Suicide has been described as a particularly toxic form of death, this relates to the impact of a self-inflicted death on those left behind. Following a death there is always the possibility of repetition. Young people who have experienced loss through suicide have a heightened awareness of this option. This awareness combined with a psychological disorder such as depression, environmental stressors such as personal rejection and or learning difficulties can be a lethal mix.

The addition of grief to a young person with a conduct disorder, is substance abusing or is depressed can be considered extremely dangerous best described as complicated grief. Grief that is shared is healthy and appropriate. Grief that leads to isolation and withdrawal may indicate depression or other psychological disorders that seriously hinder grieving process.

Distorted thinking can lead a young person to the point where they see no other option other than their own death.

  • No one knows how I feel
  • No one else can know how I feel
  • No one else has ever felt the way I feel
  • For others the option of talking about it, is available, but this is not a option for me
  • My circumstances only appear to be like others, in reality they are more difficult and more painful.

These thoughts cannot be dispelled through logical argument. This is the invasive nature of distorted thinking.

The key to dealing with awareness is for a discussion of suicide to be an integral part of the school program.

The issues are that death is permanent, that suicide is not a good choice, there are avenues for assistance, life and their life is valued. The issues are not straight forward.

The permanence of death may seem obvious, however the focus of a young person at risk is that they do not see death as permanent.

Some of the common Myths of Suicide are:

  1. Young people who talk about suicide never attempt or complete suicide.
  2. A promise to keep a note unopened and unread should always be kept.
  3. Attempted or completed suicide happens with out warning.
  4. If a person attempts suicide and survives they will never try again.
  5. Once a person is intent on suicide there is no way of stopping them.
  6. People who threaten suicide are just seeking attention.
  7. Talking about suicide or asking someone if they feel suicidal will encourage suicide attempts.
  8. Suicide is hereditary
  9. Only certain types of people become suicidal.
  10. Suicide is painless.

All methods are very painful no matter what form is used; males tend to use the more violent form, while females tend to attempt suicide through drug overdose. This method has the added danger of doing extreme physical damage to the body and often ends in painful death after the victim has had a change of heart about their wish to die.

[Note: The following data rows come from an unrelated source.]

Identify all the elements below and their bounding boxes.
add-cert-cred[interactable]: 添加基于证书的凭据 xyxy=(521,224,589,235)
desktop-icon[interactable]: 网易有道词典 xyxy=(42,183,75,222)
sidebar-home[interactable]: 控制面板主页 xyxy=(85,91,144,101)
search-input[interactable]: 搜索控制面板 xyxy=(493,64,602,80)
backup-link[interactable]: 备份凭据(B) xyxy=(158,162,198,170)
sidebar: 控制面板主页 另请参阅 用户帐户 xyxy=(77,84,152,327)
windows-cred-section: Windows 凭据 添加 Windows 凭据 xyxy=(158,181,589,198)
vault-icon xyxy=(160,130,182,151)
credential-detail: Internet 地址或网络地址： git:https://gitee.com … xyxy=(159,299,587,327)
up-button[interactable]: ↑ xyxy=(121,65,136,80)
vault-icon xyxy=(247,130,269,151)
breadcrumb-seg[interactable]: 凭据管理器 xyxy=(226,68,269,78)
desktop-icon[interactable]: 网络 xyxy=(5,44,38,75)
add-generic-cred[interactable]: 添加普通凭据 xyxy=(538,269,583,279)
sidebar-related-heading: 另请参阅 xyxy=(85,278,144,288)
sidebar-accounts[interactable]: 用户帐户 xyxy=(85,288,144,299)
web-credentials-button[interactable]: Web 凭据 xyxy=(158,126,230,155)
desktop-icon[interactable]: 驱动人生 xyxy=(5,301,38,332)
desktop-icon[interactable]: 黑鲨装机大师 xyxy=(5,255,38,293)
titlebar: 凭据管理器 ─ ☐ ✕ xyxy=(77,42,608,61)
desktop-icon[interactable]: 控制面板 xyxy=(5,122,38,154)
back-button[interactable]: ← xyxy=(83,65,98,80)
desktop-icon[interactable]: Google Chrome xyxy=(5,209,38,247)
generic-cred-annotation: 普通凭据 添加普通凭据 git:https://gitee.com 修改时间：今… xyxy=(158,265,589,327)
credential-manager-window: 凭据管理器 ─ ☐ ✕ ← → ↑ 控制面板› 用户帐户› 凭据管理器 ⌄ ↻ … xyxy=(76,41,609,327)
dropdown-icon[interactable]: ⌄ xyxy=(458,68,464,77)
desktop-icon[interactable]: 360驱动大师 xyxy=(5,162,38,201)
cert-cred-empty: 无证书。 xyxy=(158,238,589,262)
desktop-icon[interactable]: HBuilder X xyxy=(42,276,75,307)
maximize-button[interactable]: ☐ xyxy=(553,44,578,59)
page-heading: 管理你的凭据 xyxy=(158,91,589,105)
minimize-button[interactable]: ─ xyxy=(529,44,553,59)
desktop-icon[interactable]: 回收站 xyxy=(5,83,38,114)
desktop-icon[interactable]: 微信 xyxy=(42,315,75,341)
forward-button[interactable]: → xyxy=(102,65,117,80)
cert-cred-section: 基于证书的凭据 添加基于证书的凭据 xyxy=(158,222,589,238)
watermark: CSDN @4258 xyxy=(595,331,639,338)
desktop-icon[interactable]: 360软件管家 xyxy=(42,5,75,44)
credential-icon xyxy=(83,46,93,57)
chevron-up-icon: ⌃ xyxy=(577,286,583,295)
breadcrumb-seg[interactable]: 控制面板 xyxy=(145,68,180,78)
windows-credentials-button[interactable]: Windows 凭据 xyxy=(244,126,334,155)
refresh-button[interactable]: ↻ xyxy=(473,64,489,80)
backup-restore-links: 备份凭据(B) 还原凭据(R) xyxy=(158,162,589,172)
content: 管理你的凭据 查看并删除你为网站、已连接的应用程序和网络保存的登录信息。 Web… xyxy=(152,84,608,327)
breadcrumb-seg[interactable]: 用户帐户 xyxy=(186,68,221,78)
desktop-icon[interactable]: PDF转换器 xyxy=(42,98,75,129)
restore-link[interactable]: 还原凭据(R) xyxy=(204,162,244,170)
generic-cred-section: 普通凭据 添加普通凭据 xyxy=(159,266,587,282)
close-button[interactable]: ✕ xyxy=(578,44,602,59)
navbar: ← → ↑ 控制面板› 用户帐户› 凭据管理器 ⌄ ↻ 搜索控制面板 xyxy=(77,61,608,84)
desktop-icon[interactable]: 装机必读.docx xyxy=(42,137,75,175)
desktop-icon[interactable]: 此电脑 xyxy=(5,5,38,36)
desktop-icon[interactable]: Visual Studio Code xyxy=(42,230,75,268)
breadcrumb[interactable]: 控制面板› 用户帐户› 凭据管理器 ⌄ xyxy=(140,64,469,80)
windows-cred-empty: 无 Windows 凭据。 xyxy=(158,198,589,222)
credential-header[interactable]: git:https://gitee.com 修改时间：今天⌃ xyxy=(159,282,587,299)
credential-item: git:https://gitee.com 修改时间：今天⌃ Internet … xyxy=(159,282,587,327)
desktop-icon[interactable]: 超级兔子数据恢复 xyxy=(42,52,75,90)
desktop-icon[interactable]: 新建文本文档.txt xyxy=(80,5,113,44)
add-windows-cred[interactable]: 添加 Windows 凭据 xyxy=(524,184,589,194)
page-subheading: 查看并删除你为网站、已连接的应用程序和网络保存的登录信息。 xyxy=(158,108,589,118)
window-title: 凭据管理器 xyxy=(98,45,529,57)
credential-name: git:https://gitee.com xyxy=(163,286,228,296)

Suicide prevention programs are usually divided into three levels: Primary, Secondary, and Tertiary.

Primary prevention programs seek to remove or reduce suicide risk factors within a population. Secondary programs look to improve the identification, assessment and help available for those who are at risk of attempting or completing suicide. Tertiary programs are mainly concerned with the aftermath and efforts that should be made to create a safe environment for survivors.

Research into young person suicide is progressing at an enormous rate. As new studies are published, knowledge will be extended.

The Special Education Services, Child, Youth and Family clinics, Psychiatric outpatient departments, and other mental health professionals, and organisations, such as the Learning & Behaviour Charitable Trust NZ are available to listen and help.